Data extracted from a collection:

——

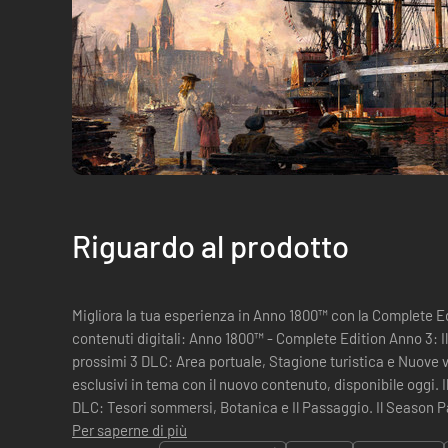
Riguardo al prodotto
Migliora la tua esperienza in Anno 1800™ con la Complete Ed
contenuti digitali: Anno 1800™ - Complete Edition Anno 3: Il Season Pass 3, che include i
prossimi 3 DLC: Area portuale, Stagione turistica e Nuove ve
esclusivi in tema con il nuovo contenuto, disponibile oggi. 
DLC: Tesori sommersi, Botanica e Il Passaggio. Il Season P
del Pote...
Per saperne di più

——

EXERCISE REQUIREMENTS:
Each line of the data that holds "Anno" should be copied.

WRITTEN ANSWER:
Migliora la tua esperienza in Anno 1800™ con la Complete Ed
contenuti digitali: Anno 1800™ - Complete Edition Anno 3: Il Season Pass 3, che include i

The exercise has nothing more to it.